= Additive combinatorics =

Area of combinatorics in mathematics

Additive combinatorics is an area of combinatorics in mathematics. One major area of study in additive combinatorics are inverse problems: given the size of the sumset A + B is small, what can we say about the structures of A and B? In the case of the integers, the classical Freiman's theorem provides a partial answer to this question in terms of multi-dimensional arithmetic progressions.

Another typical problem is to find a lower bound for |A + B| in terms of |A| and |B|. This can be viewed as an inverse problem with the given information that |A + B| is sufficiently small and the structural conclusion is then of the form that either A or B is the empty set; however, in literature, such problems are sometimes considered to be direct problems as well. Examples of this type include the Erdős–Heilbronn Conjecture (for a restricted sumset) and the Cauchy–Davenport Theorem. The methods used for tackling such questions often come from many different fields of mathematics, including combinatorics, ergodic theory, analysis, graph theory, group theory, and linear-algebraic and polynomial methods.

== History of additive combinatorics ==
Although additive combinatorics is a fairly new branch of combinatorics (the term additive combinatorics was coined by Terence Tao and Van H. Vu in their 2006 book of the same name), a much older problem, the Cauchy–Davenport theorem, is one of the most fundamental results in this field.

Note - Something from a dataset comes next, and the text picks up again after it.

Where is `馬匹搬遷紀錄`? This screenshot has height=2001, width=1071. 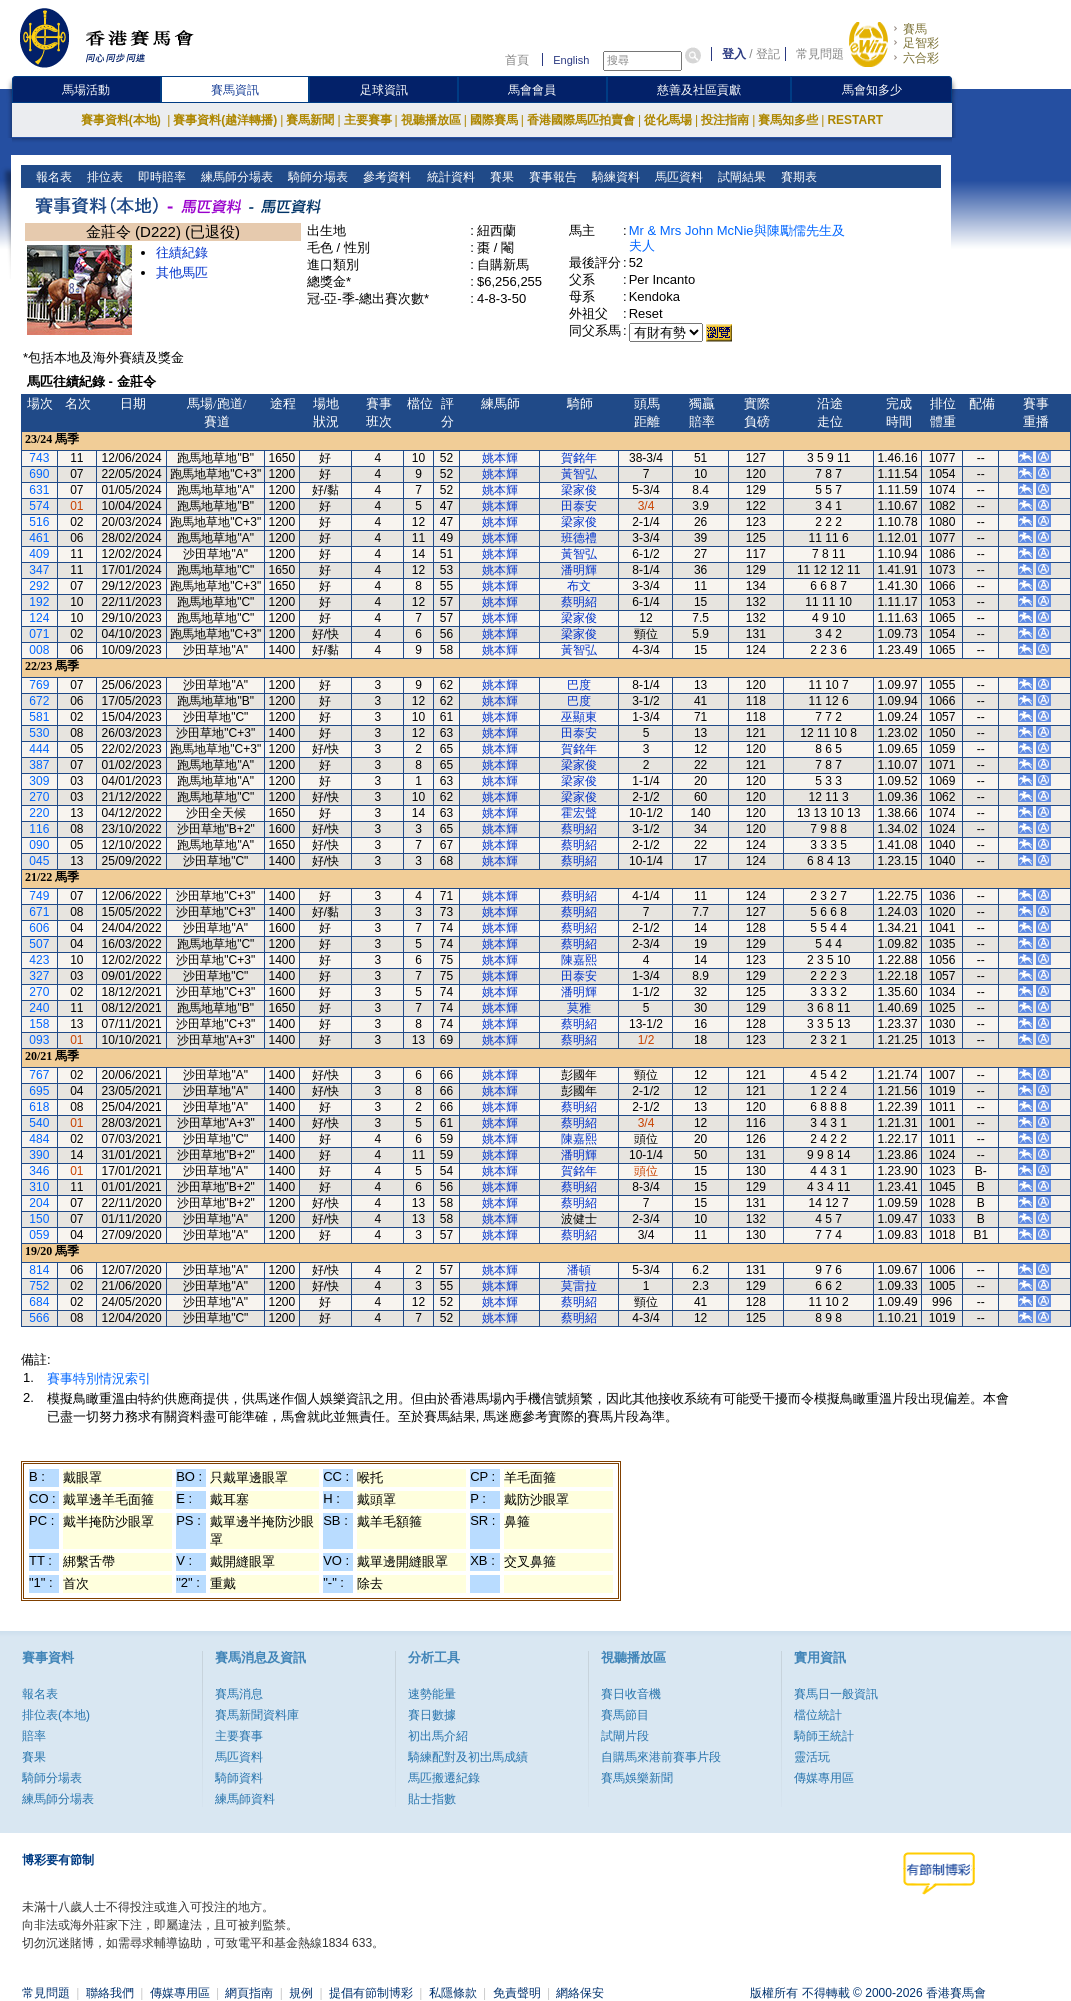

=== Cauchy–Davenport theorem ===
Suppose that A and B are finite subsets of the cyclic group ℤ/pℤ for a prime p, then the following inequality holds.
$|A+B| \ge \min(|A|+|B|-1,p)$

=== Vosper's theorem ===
Now we have the inequality for the cardinality of the sum set A + B, it is natural to ask the inverse problem, namely under what conditions on A and B does the equality hold? Vosper's theorem answers this question. Suppose that |A|,|B| ≥ 2 (that is, barring edge cases) and
$|A+B| \le |A|+|B|-1 \le p-2,$

then A and B are arithmetic progressions with the same difference. This illustrates the structures that are often studied in additive combinatorics: the combinatorial structure of A + B as compared to the algebraic structure of arithmetic progressions.

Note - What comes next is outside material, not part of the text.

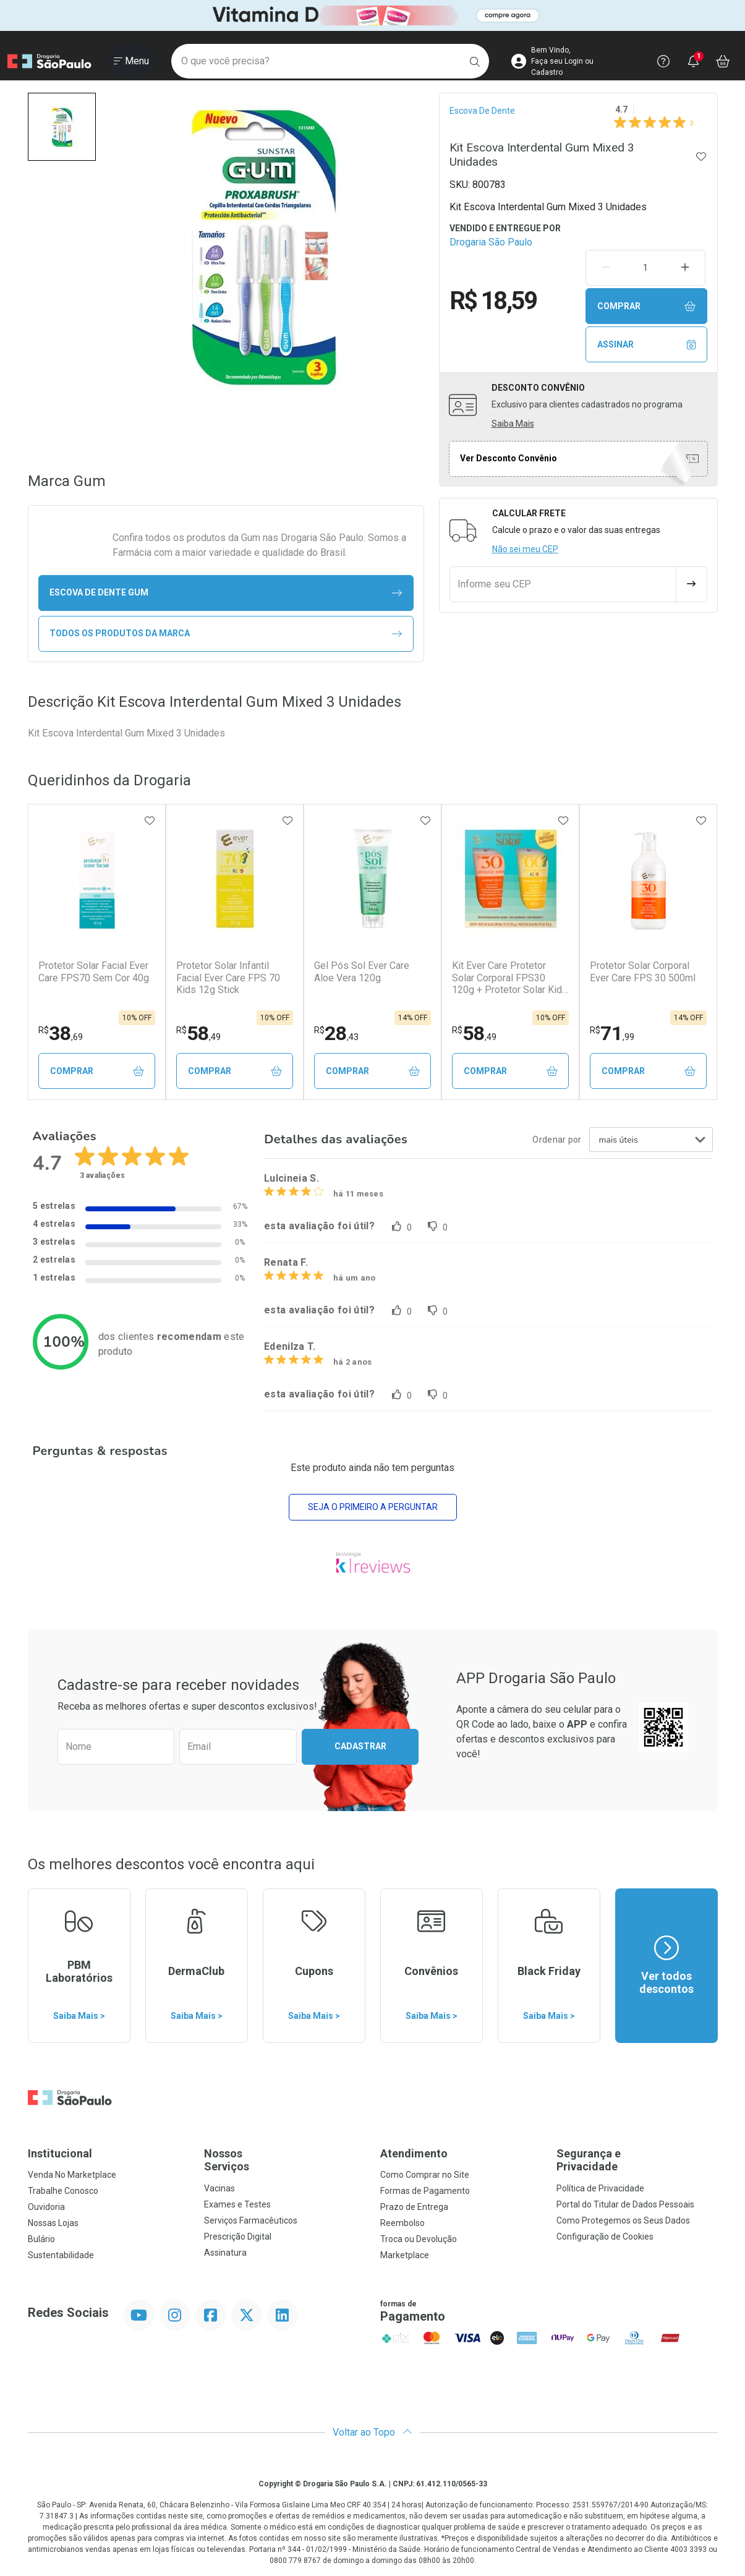  Describe the element at coordinates (225, 592) in the screenshot. I see `escova de dente Gum` at that location.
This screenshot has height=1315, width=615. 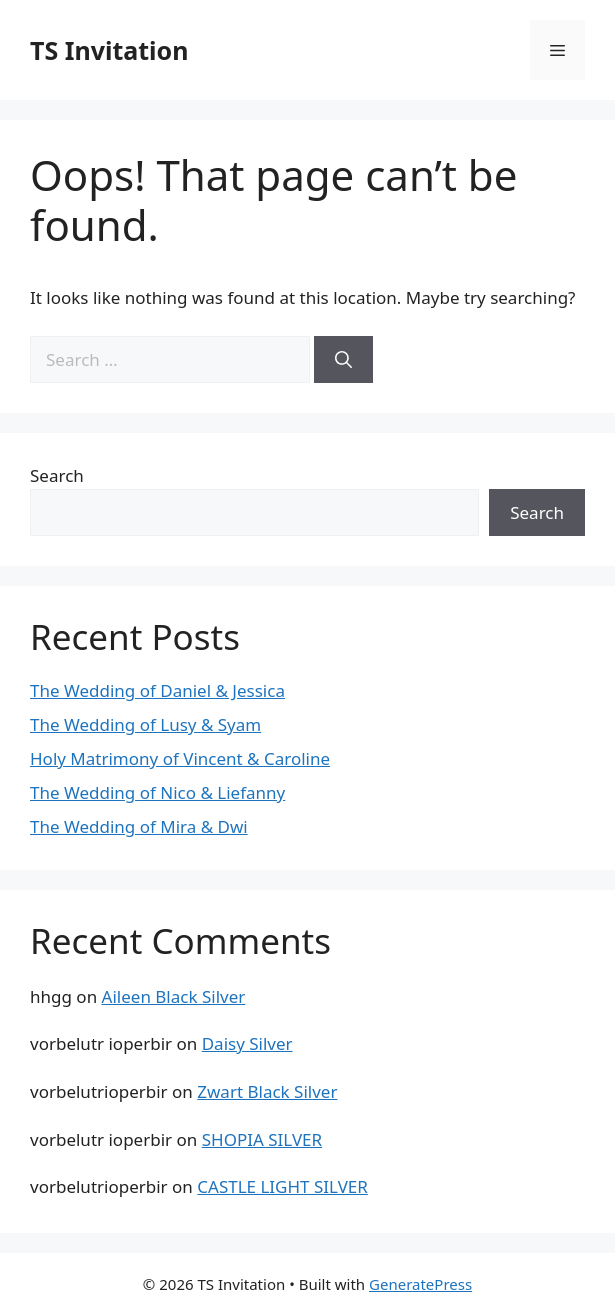 I want to click on The Wedding of Lusy & Syam, so click(x=145, y=724).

=== Plünnecke–Ruzsa inequality ===
A useful theorem in additive combinatorics is Plünnecke–Ruzsa inequality. This theorem gives an upper bound on the cardinality of |nA − mA| in terms of the doubling constant of A. For instance using Plünnecke–Ruzsa inequality, we are able to prove a version of Freiman's Theorem in finite fields.

== Basic notions ==
=== Operations on sets ===
Let A and B be finite subsets of an abelian group; then the sum set is defined to be
$A+B = \{a+b : a \in A, b \in B\}.$
For example, we can write + = . Similarly, we can define the difference set of A and B to be
$A-B = \{a-b : a \in A, b \in B\}.$
The k-fold sumset of the set A with itself is denoted by
$kA = \underbrace{A+A+\cdots+A}_{k\text{ terms }} = \{a_1+\cdots+a_k : a_1 \in A, \dots, a_k \in A\},$

which must not be confused with
$k \cdot A = \{ka : a \in A\}.$

=== Doubling constant ===
Let A be a subset of an abelian group. The doubling constant measures how big the sum set $|A+A|$ is compared to its original size |A|. We define the doubling constant of A to be
$K = \dfrac{|A+A|}{|A|}.$

== Ruzsa distance ==
Let A and B be two subsets of an abelian group. We define the Ruzsa distance between these two sets to be the quantity
$d(A,B) = \log \dfrac{|A-B|}{\sqrt{|A||B|}}.$

The Ruzsa triangle inequality asserts that the Ruzsa distance obeys the triangle inequality:
$d(B,C) \le d(A,B) + d(A,C).$

However, since d(A,A) cannot be zero, the Ruzsa distance is not actually a metric.